Extrait résumé de « Géographie de Strabon, trad. d’Amédée Tardieu, Paris, 1867, Hachette »

Strabon cite et reprend nommément Eratosthène ( 276 av.JC à Cyrène – 194 av.JC à Alexandrie d’Egypte), astronome, géographe, philosophe et mathématicien grec d’Afrique du Nord, dont les écrits portent sur les conquêtes d’Alexandre le Grand, la géographie et la mesure de la terre, et Onésicrite (fin du IVe s. av.JC), historien et philosophe grec, disciple de Diogène et contemporain d’Alexandre le Grand, aux expéditions duquel il prit partie. Son oeuvre, « Alexandropédie « , contient une description de l’Inde.

Il convient de mentionner aussi Mégasthène (340 av.JC – 282 av.JC), diplomate, historien et géographe grec. En 303, Séleucos 1er, fondateur d’une dynastie et d’un Etat grec en Inde, le nomma ambassadeur auprès du roi indien Chandragupta Maurya. Son ouvrage « Indika », dont on ne connaît que quelques passages, constitue une source importante pour la connaissance du monde indien de l’Antiquité. Mégasthène y mentionne l’île de Taprobane, décrit les pratiques religieuses de ses habitants et fait état de leur système de castes.

Ces mêmes auteurs anciens sont cités par Pline l’Ancien, qui ajoute cependant d’autres informations, de son époque, sur le Sri Lanka.

Pline l’Ancien (23 ap.JC  à Côme, 79 ap.JC à Stabie, lors de l’éruption du Vésuve). Ecrivain et naturaliste romain, il nous a laissé une « Histoire naturelle » où le Sri Lanka est mentionné au livre VI, chap. XXIV : « Taprobane a été longtemps regardée comme un autre monde, sous le nom de terre des Antichthones. Au siècle IV et aux expéditions d’Alexandre le Grand, on doit savoir qu’elle est une île. Onésicrite et Mégasthène ont écrit à propos d’elle et Erastothène a même donné la mesure de cette île.

On a appris de nouvelles choses plus tard. Sous le règne de l’empereur Claude (41 à 54 après JC), des ambassadeurs sont venus de cette île à Rome.
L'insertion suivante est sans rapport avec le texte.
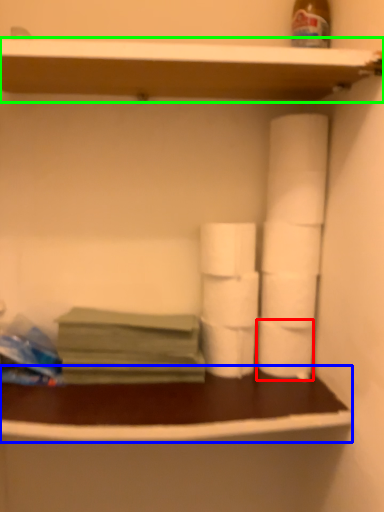 Question: Which is nearer to the toilet paper (highlighted by a red box)? counter (highlighted by a blue box) or shelf (highlighted by a green box).

Choices:
 (A) counter
 (B) shelf

Answer: (A) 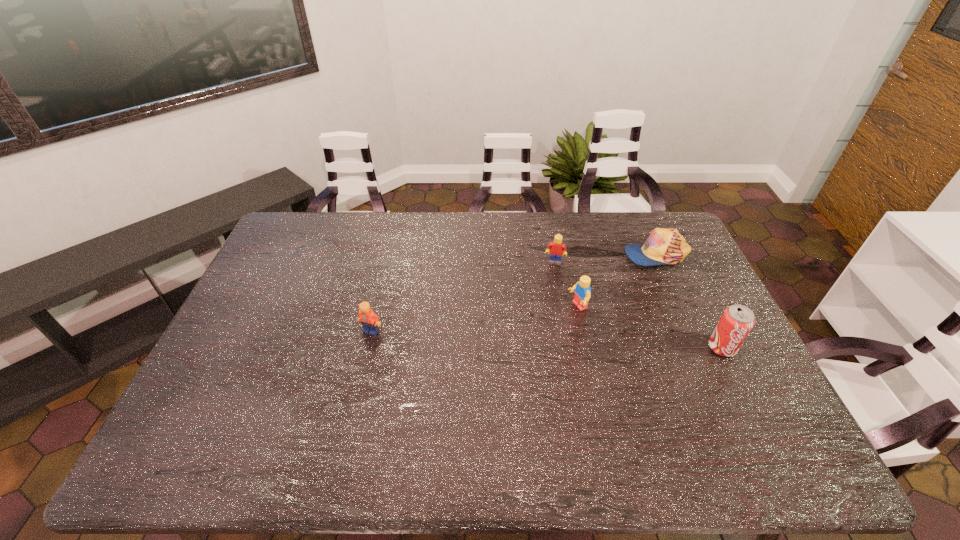 You are a GUI agent. You are given a task and a screenshot of the screen. Output one action in this format:
    pyautogui.click(x=<x>, y=<y>)
    Task: Click on the nearest Lego
    The width and height of the screenshot is (960, 540).
    Given the screenshot: What is the action you would take?
    pyautogui.click(x=369, y=320)

Locate an element on the screen. the second nearest object is located at coordinates (369, 320).

Identify the location of the nearest object. The image size is (960, 540). (736, 322).

You are a GUI agent. You are given a task and a screenshot of the screen. Output one action in this format:
    pyautogui.click(x=<x>, y=<y>)
    Task: Click on the tallest object
    
    Given the screenshot: What is the action you would take?
    pyautogui.click(x=736, y=322)

What are the coordinates of `the second nearest Lego` in the screenshot? It's located at (582, 295).

At what (x,y) coordinates should I click in order to perform the action: click on cap. Please return your answer as a coordinate pair (x, y). Looking at the image, I should click on (664, 246).

Where is `the farthest Lego`? This screenshot has height=540, width=960. the farthest Lego is located at coordinates (556, 248).

Where is `free spot located on the front-facing side of the nearest Lego`? free spot located on the front-facing side of the nearest Lego is located at coordinates (354, 404).

I want to click on free region located 0.130m on the left of the soda can, so click(662, 348).

Where is `vacant position located on the front-facing side of the third farthest object`? The height and width of the screenshot is (540, 960). vacant position located on the front-facing side of the third farthest object is located at coordinates pyautogui.click(x=467, y=353). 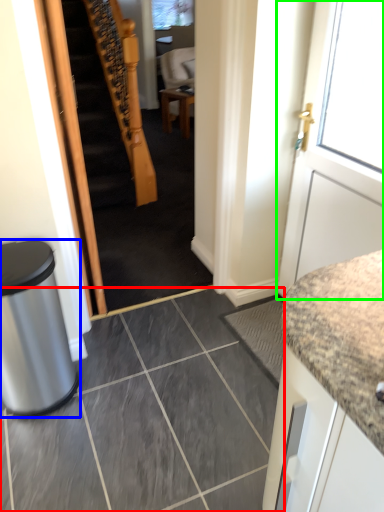 Question: Based on their relative distances, which object is farther from ceramic tile (highlighted by a red box)? Choose from trash bin/can (highlighted by a blue box) and door (highlighted by a green box).

Choices:
 (A) trash bin/can
 (B) door

Answer: (B) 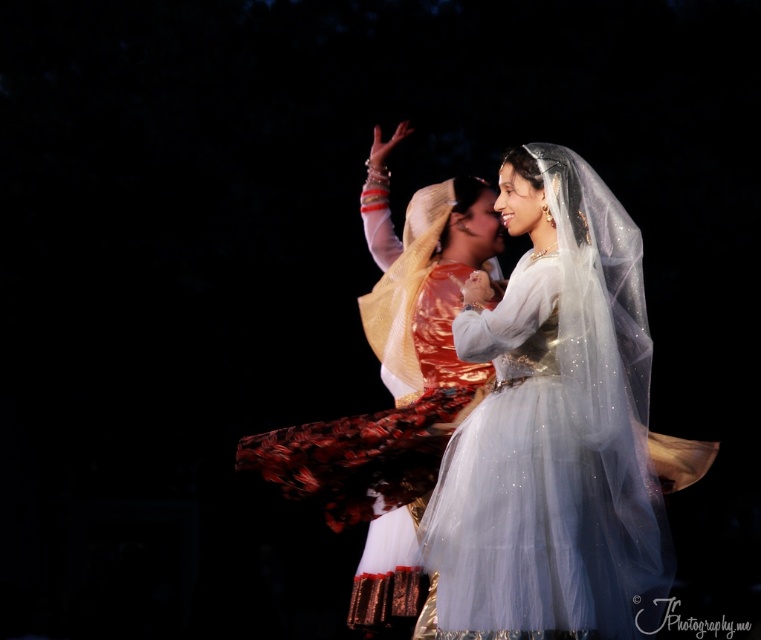 You are a photographer standing at the back of the stage. You want to take a photo of the silvery tulle dress at center and the matte gold veil at center so that both are in focus. The camera you are using has a depth of field that can cover 1.5 meters. Will both objects be in focus in the photo?

The silvery tulle dress at center and matte gold veil at center are 1.42 meters apart. Since the camera has a depth of field of 1.5 meters, which is greater than the distance between them, both objects will be in focus in the photo.

You are a photographer capturing the dancers on stage. You notice the silvery tulle dress at center and the matte gold veil at center. Which object is positioned to the right side of the other?

The silvery tulle dress at center is to the right of the matte gold veil at center. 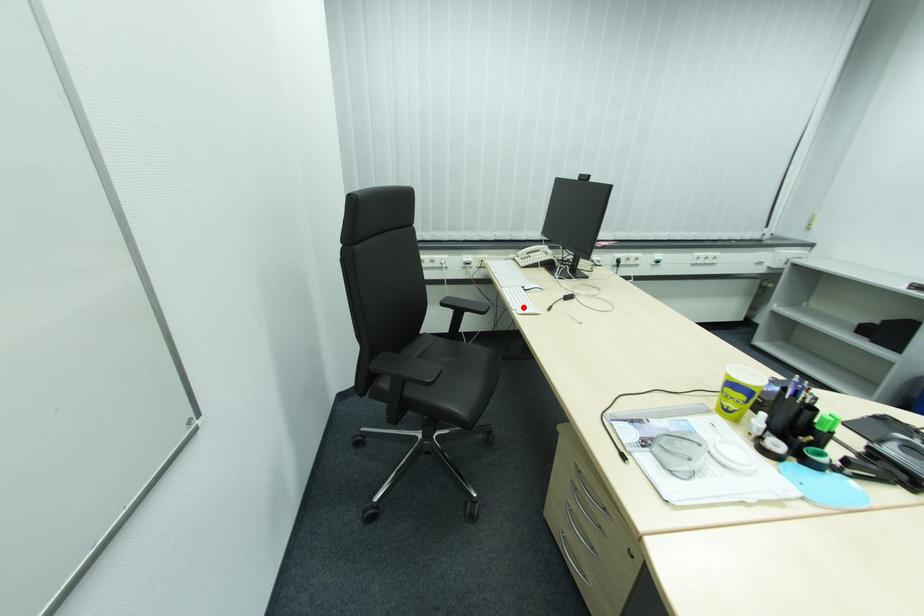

Un affranchi d’Annius Plocanus avait été emporté par les vents et les courants marins jusqu’à Taprobane, où le roi l’avait bien accueilli et où il avait rapidement appris la langue du pays, pouvant ainsi donner au roi des renseignements sur les Romains et l’empereur. Impressionné, le roi envoya quatre ambassadeurs à Rome, sous la direction de Rachias. On apprit d’eux que l’île avait 500 villes, un port au Sud, près de la ville royale de Palaesimundum avec ses 200’000 habitants, et un grand lac situé à l’intérieur des terres appelé Mégisba. Ses habitants pratiquent le commerce. Taprobane possède aussi nos propre vices, l’or et l’argent y sont aussi en estime, les pierres précieuses et les perles y sont à haut prix. Il n’y a pas d’esclaves, les édifices y sont peu élévés, il n’y a ni tribunaux ni procès, on y adore Hercule, on y chasse le tigre et l’éléphant, les champs y sont soigneusement cultivés, les fruits abondants, on y pratique la pêche, notamment à la tortue, une vie de cent ans y est ordinaire. »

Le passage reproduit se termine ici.